I also thought the book could have done a much better job of connecting the reader to individual characters in the story. In some chapters, particularly the ones on drug marketing, Quinones accomplishes this pretty well by giving more backstory to executives, or tracing the use of a specific piece of research through time. Other times, he is not as successful, and the storytelling suffers.

Ended up listening to ~40% before having to stop.

October 12, 2018 Book Reviews






⭐⭐⭐ Principles by Dalio

Full Title Principles: Life and Work
Authors Ray Dalio, Jeremy Bobb
Year Published 2017
Date Read October 05, 2018
Rating 3/5 stars

Stopped after reading 1/2 of both part I and part II.

I didn’t like the structure of the book. The biographical part is too long and contains many mentions to specifics of Dalio’s investing past that I was personally totally uninterested in. The principles part has some reasonable ideas but after listening to a handful, it just starts becoming a list of platitudes without much insight, similar to how some values” statements are at corporations.

One that I did enjoy is look to nature to learn how reality works” - the idea there was legitimately unique and Dalio did a good job of explaining why it makes sense to him. That said, it wasn’t enough to get me to read the rest of the book.

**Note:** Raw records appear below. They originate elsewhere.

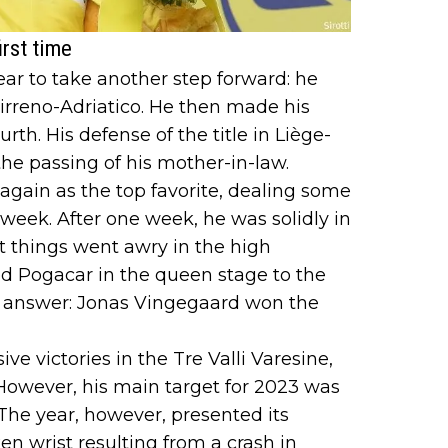
irst time
r to take another step forward: he
irreno-Adriatico. He then made his
urth. His defense of the title in Liège-
he passing of his mother-in-law.
again as the top favorite, dealing some
t week. After one week, he was solidly in
t things went awry in the high
Pogacar in the queen stage to the
o answer: Jonas Vingegaard won the
ve victories in the Tre Valli Varesine,
However, his main target for 2023 was
. The year, however, presented its
en wrist resulting from a crash in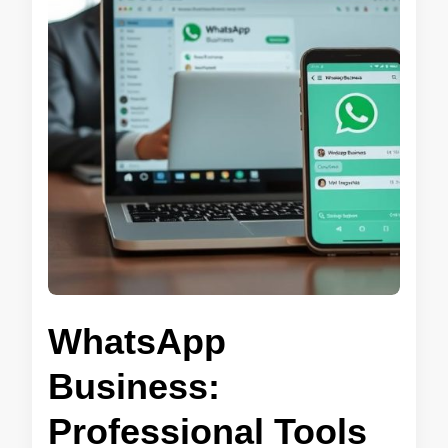
WhatsApp
Business:
Professional Tools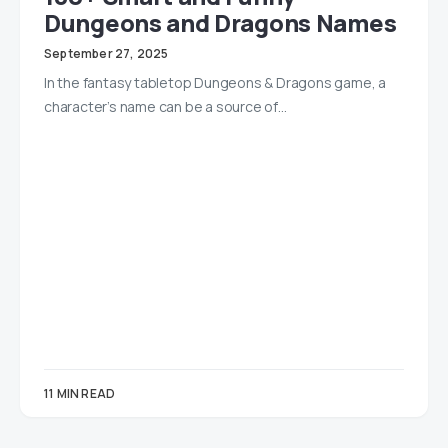
Dungeons and Dragons Names
September 27, 2025
In the fantasy tabletop Dungeons & Dragons game, a
character’s name can be a source of…
11 MIN READ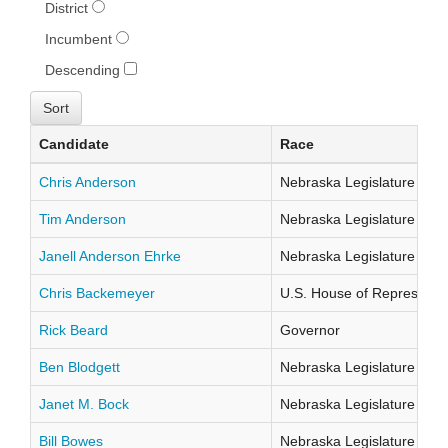
District
Incumbent
Descending
Candidate
Race
Chris Anderson
Nebraska Legislature Distr
Tim Anderson
Nebraska Legislature Distr
Janell Anderson Ehrke
Nebraska Legislature Distr
Chris Backemeyer
U.S. House of Representati
Rick Beard
Governor
Ben Blodgett
Nebraska Legislature Distr
Janet M. Bock
Nebraska Legislature Distr
Bill Bowes
Nebraska Legislature Distr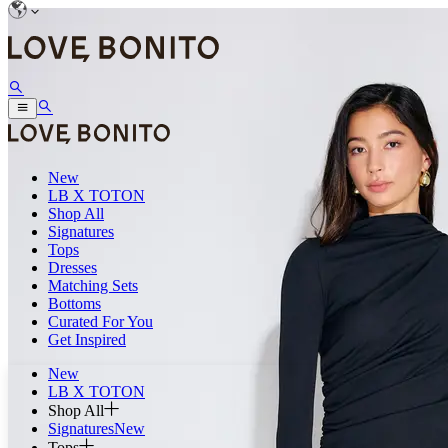
New
LB X TOTON
Shop All
Signatures
Tops
Dresses
Matching Sets
Bottoms
Curated For You
Get Inspired
New
LB X TOTON
Shop All
Signatures
New
Tops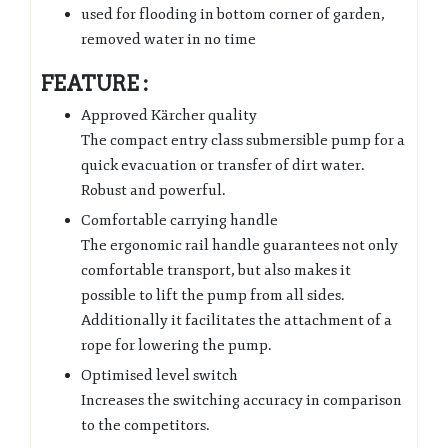
used for flooding in bottom corner of garden,
removed water in no time
FEATURE :
Approved Kärcher quality
The compact entry class submersible pump for a
quick evacuation or transfer of dirt water.
Robust and powerful.
Comfortable carrying handle
The ergonomic rail handle guarantees not only
comfortable transport, but also makes it
possible to lift the pump from all sides.
Additionally it facilitates the attachment of a
rope for lowering the pump.
Optimised level switch
Increases the switching accuracy in comparison
to the competitors.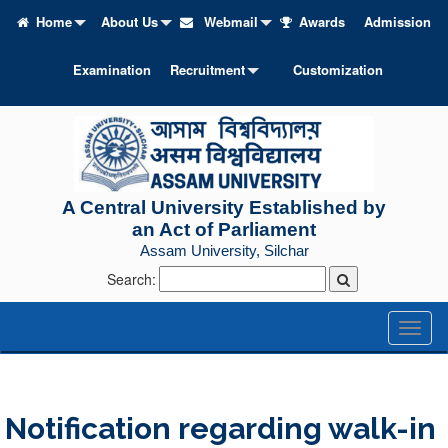
Home
About Us
Webmail
Awards
Admission
Examination
Recruitment
Customization
A Central University Established by
an Act of Parliament
Assam University, Silchar
Search:
Toggl
naviga
Notification regarding walk-in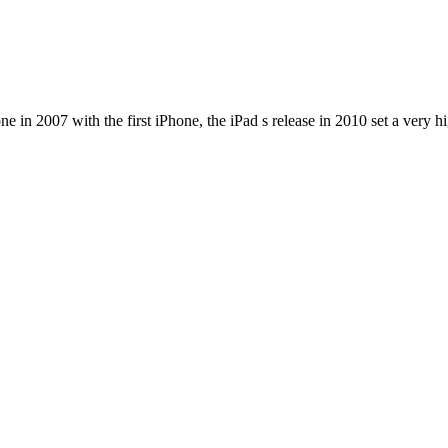
e in 2007 with the first iPhone, the iPad s release in 2010 set a very h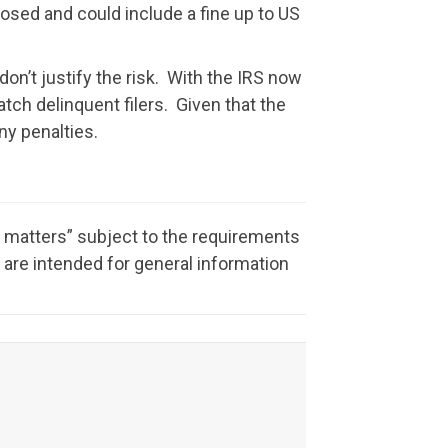
posed and could include a fine up to US
 don’t justify the risk. With the IRS now
atch delinquent filers. Given that the
ny penalties.
x matters” subject to the requirements
 are intended for general information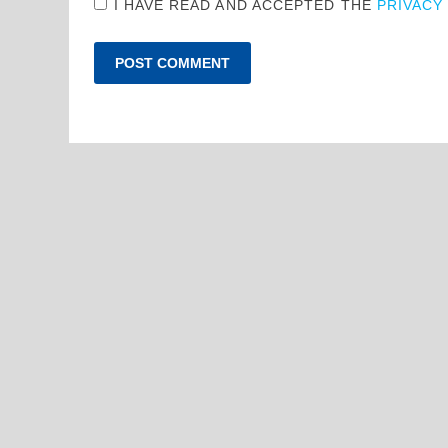
I HAVE READ AND ACCEPTED THE
PRIVACY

October 5, 2018 Book Reviews






⭐⭐⭐⭐ Bad Blood by Carreyrou

Full Title Bad Blood: Secrets and Lies in a Silicon Valley Startup
Authors John Carreyrou
Year Published 2018
Date Read August 23, 2018
Rating 4/5 stars

Bad Blood mostly reads like an expanded WSJ article, and it works well for the subject matter. Carreyrou does a good job of giving context and telling an interesting story without getting too bogged down in the details. Some of the background information on the Holmes - Fuisz relationship starts veering a bit too much into gossip territory, but that’s really my only gripe with the book.

Separately, one thing I still don’t really understand is how investors were duped into funding this startup time and again. I buy the argument that Holmes has a reality-distortion field akin to Jobs and that people can become enamored with her. But to not verify the claims of the founder? This seems like basic due diligence any investor should be doing. The argument put forth in the book is that the board was filled with all-stars, but to me the individuals always seemed pretty random - big names, sure, but from areas that are totally unrelated to either medicine or tech. Mostly, it was just people involved in politics in some fashion - George Shultz, Henry Kissinger, James Mattis are three names that are consistently mentioned as lending credibility, yet to me don’t really have standing to assess a company that produces a medical device. That Holmes & co were able to fake their way to funding of nearly $1bn is wild to me.

I’d say it’s worth a read for people with an interest in Silicon Valley. If you’re interested in the Theranos story specifically, definitely worth a read.